Wednesday, November 27, 2013

Bruno Schulz


The work of Bruno Schulz reminded me of several authors - all of them Jewish: for its distinctly 'European' qualities, I thought of Joseph Roth; for its command of language, I thought of Stefan Zweig; and for its mysticism, I actually thought of Kafka. 

The Street of Crocodiles - the collection of Schulz's stories which I've recently finished - is a complicated thing: for every paragraph that mirrors the realities of provincial Poland, there's another that breaks free of that reality, following a path toward two extremes: solitude and fantasy. 
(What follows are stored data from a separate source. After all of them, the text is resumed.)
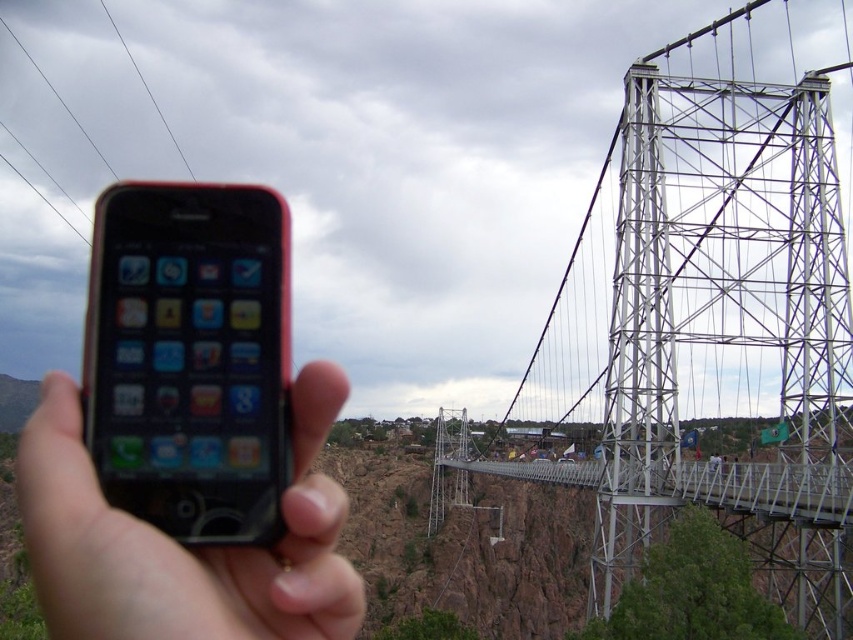 You are a photographer trying to capture the metallic silver suspension bridge at center without any obstructions. However, the black wire at upper left is blocking your view. Can you adjust your camera angle to avoid the wire?

The metallic silver suspension bridge at center is positioned under the black wire at upper left, so tilting the camera downward slightly would allow you to capture the bridge without the wire obstructing the view.

You are a photographer trying to capture the suspension bridge in the image. You notice the metallic silver suspension bridge at center and the black wire at upper left in your viewfinder. Which object appears wider in the photo?

The metallic silver suspension bridge at center appears wider in the photo because its width is larger than the black wire at upper left.

You are a photographer trying to capture the metallic silver suspension bridge at center and the black wire at upper left in a single shot. Based on their positions, which object should you focus on first to ensure both are in sharp focus?

A: The metallic silver suspension bridge at center is closer to the viewer than the black wire at upper left. To ensure both are in sharp focus, you should focus on the metallic silver suspension bridge at center first, as it is the closer object. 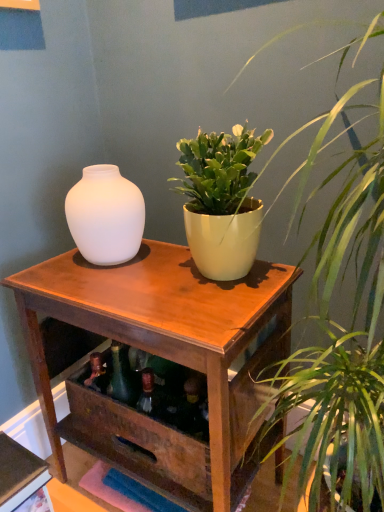 Question: Is green matte plant pot at center, the 2th houseplant when ordered from bottom to top, at the left side of wooden table at center?

Choices:
 (A) no
 (B) yes

Answer: (A)

Question: Does green matte plant pot at center, the 2th houseplant when ordered from bottom to top, have a lesser width compared to wooden table at center?

Choices:
 (A) no
 (B) yes

Answer: (B)

Question: Would you say green matte plant pot at center, the 2th houseplant when ordered from bottom to top, contains wooden table at center?

Choices:
 (A) yes
 (B) no

Answer: (B)

Question: Is green matte plant pot at center, marked as the 1th houseplant in a top-to-bottom arrangement, further to camera compared to wooden table at center?

Choices:
 (A) yes
 (B) no

Answer: (A)

Question: From the image's perspective, is green matte plant pot at center, the 2th houseplant when ordered from bottom to top, under wooden table at center?

Choices:
 (A) yes
 (B) no

Answer: (B)

Question: Visually, is matte white vase at left positioned to the left or to the right of matte yellow pot at upper center, placed as the 1th houseplant when sorted from bottom to top?

Choices:
 (A) left
 (B) right

Answer: (A)

Question: From the image's perspective, is matte white vase at left positioned above or below matte yellow pot at upper center, marked as the 2th houseplant in a top-to-bottom arrangement?

Choices:
 (A) above
 (B) below

Answer: (A)

Question: From a real-world perspective, relative to matte yellow pot at upper center, marked as the 2th houseplant in a top-to-bottom arrangement, is matte white vase at left vertically above or below?

Choices:
 (A) below
 (B) above

Answer: (B)

Question: Is matte white vase at left inside or outside of matte yellow pot at upper center, placed as the 1th houseplant when sorted from bottom to top?

Choices:
 (A) outside
 (B) inside

Answer: (A)

Question: Visually, is green matte plant pot at center, marked as the 1th houseplant in a top-to-bottom arrangement, positioned to the left or to the right of matte yellow pot at upper center, marked as the 2th houseplant in a top-to-bottom arrangement?

Choices:
 (A) left
 (B) right

Answer: (A)

Question: In terms of size, does green matte plant pot at center, the 2th houseplant when ordered from bottom to top, appear bigger or smaller than matte yellow pot at upper center, marked as the 2th houseplant in a top-to-bottom arrangement?

Choices:
 (A) small
 (B) big

Answer: (A)

Question: Is point coord(200,195) positioned closer to the camera than point coord(375,177)?

Choices:
 (A) closer
 (B) farther

Answer: (B)

Question: From a real-world perspective, relative to matte yellow pot at upper center, placed as the 1th houseplant when sorted from bottom to top, is green matte plant pot at center, the 2th houseplant when ordered from bottom to top, vertically above or below?

Choices:
 (A) above
 (B) below

Answer: (A)

Question: In the image, is wooden table at center on the left side or the right side of matte white vase at left?

Choices:
 (A) left
 (B) right

Answer: (B)

Question: Relative to matte white vase at left, is wooden table at center in front or behind?

Choices:
 (A) behind
 (B) front

Answer: (B) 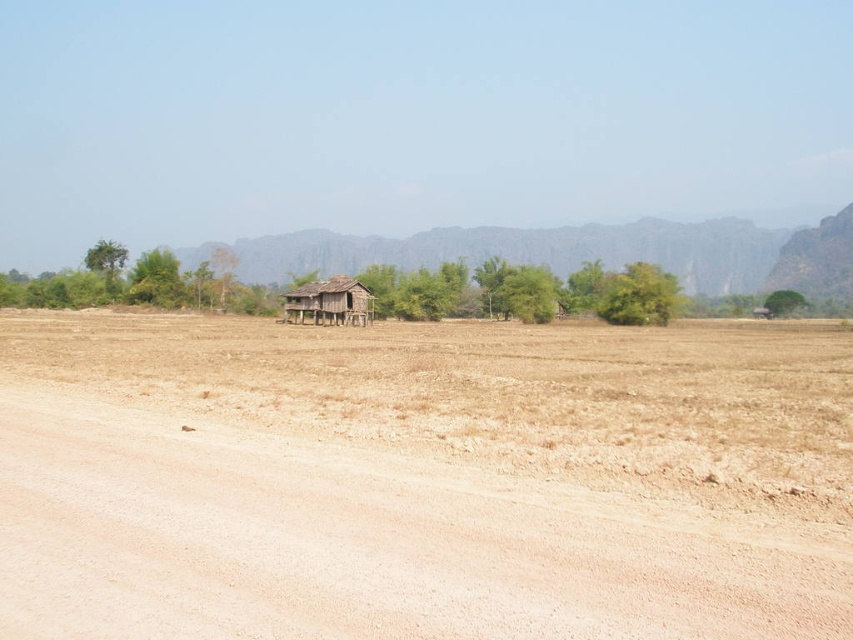 You are standing on the dirt road in the foreground and want to reach the rugged stone mountain at center and the weathered wood hut at center. Which one is closer to you?

The weathered wood hut at center is closer to you than the rugged stone mountain at center because the mountain is further away.

You are navigating a drone over a rural landscape with a dry, barren field and a dirt road. You need to deliver a package to the rugged stone mountain at center. According to the coordinates provided, where should you direct the drone to land?

The rugged stone mountain at center is located at point [578,252], so direct the drone to land there.

You are a hiker planning to cross the brown dirt field at center and the rugged stone mountain at center. Based on the scene, which path would be more challenging to traverse?

The rugged stone mountain at center would be more challenging to traverse than the brown dirt field at center because the mountain is elevated and likely has uneven terrain, while the field is flat and open. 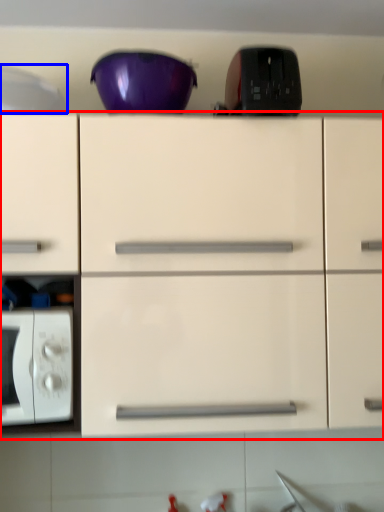 Question: Which point is closer to the camera, cabinetry (highlighted by a red box) or appliance (highlighted by a blue box)?

Choices:
 (A) cabinetry
 (B) appliance

Answer: (A) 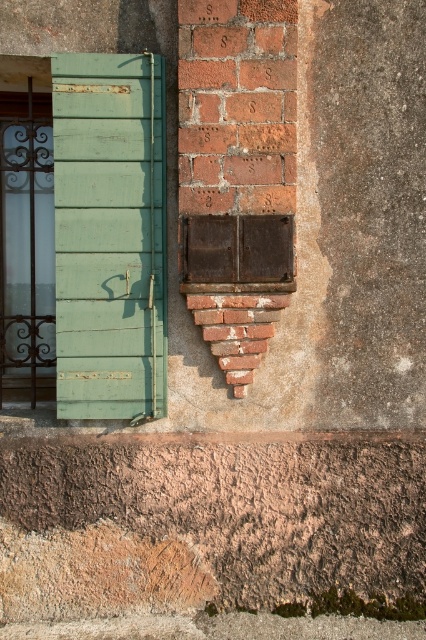 You are an architect designing a new facade and want to incorporate elements from this scene. If you need to place a wider decorative element between the green painted wood at left and the rusty metal window at center, which object should you place it next to?

The green painted wood at left is thinner than the rusty metal window at center, so you should place the wider decorative element next to the rusty metal window at center to maintain balance.

You are standing in front of the building and notice two points on the wall. One is at point (166, 372) and the other at point (201, 276). Which point is closer to you?

Point (166, 372) is further to the viewer than point (201, 276), so the point at (201, 276) is closer to you.

From the picture: You are an architect analyzing the building exterior. You notice a point marked at coordinates (x=109, y=236). Based on the scene description, what material does this point correspond to?

The point at coordinates (x=109, y=236) corresponds to green painted wood at left, as indicated by the description. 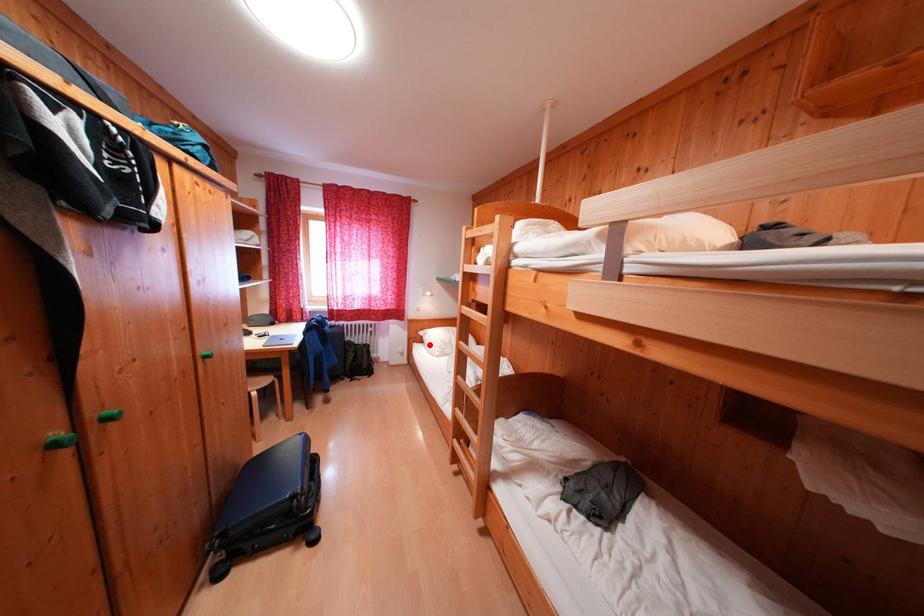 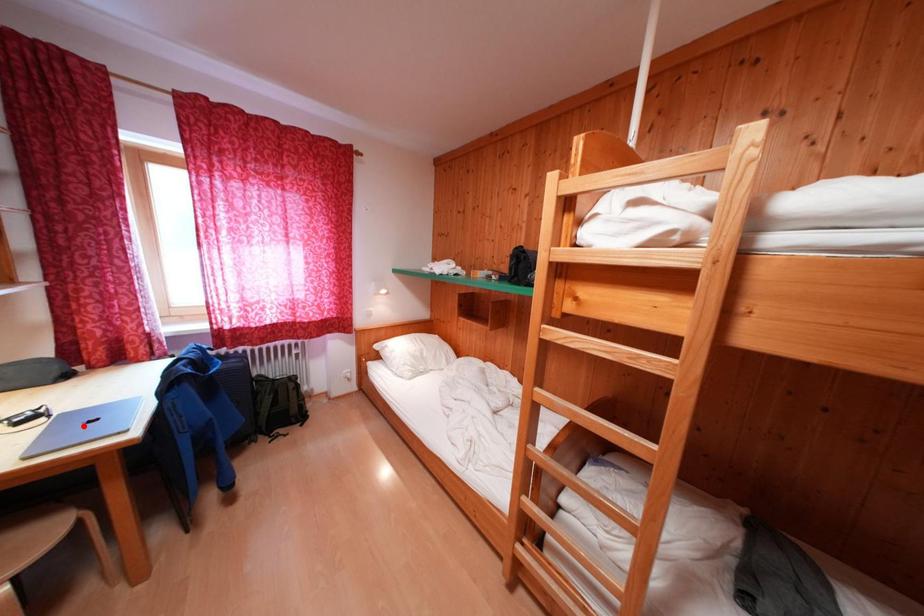 I am providing you with two images of the same scene from different viewpoints. A red point is marked on the first image and another point is marked on the second image. Are the points marked in image1 and image2 representing the same 3D position?

No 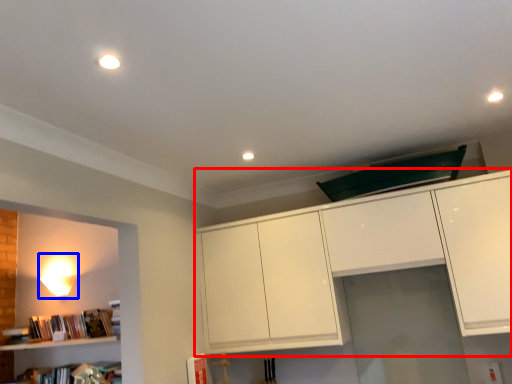 Question: Which of the following is the farthest to the observer, cabinetry (highlighted by a red box) or lamp (highlighted by a blue box)?

Choices:
 (A) cabinetry
 (B) lamp

Answer: (B) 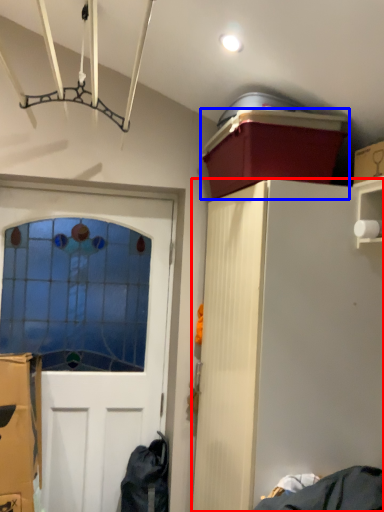 Question: Which object appears closest to the camera in this image, cabinetry (highlighted by a red box) or box (highlighted by a blue box)?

That, it seems, is where Schulz made his mark: between the loneliness of intellectualism, and the fantastic, frenetic qualities of a father come undone, a society on the verge of catastrophe wrapped up as military conflict. 

Schulz perished amidst that catastrophe, executed in 1942 by SS troops stationed in his native Galicia. His life, like his literary remains, ranks among the most opaque of modern authors. He's a ghost: a ghost enmeshed in tragedy. 

That tragedy is a part of The Street of Crocodiles, a book that contains moments of sheer artistic wonder. But it's also an unfinished work: one that hints - cruelly - at that which Schulz was capable, both in terms of style and voice.

Reading Schulz made me appreciate all the more Cynthia Ozick, whose Messiah of Stockholm attempts to uncover what was lost when Schulz met his end. Her book, like The Street of Crocodiles, assigns meaning to those dark days.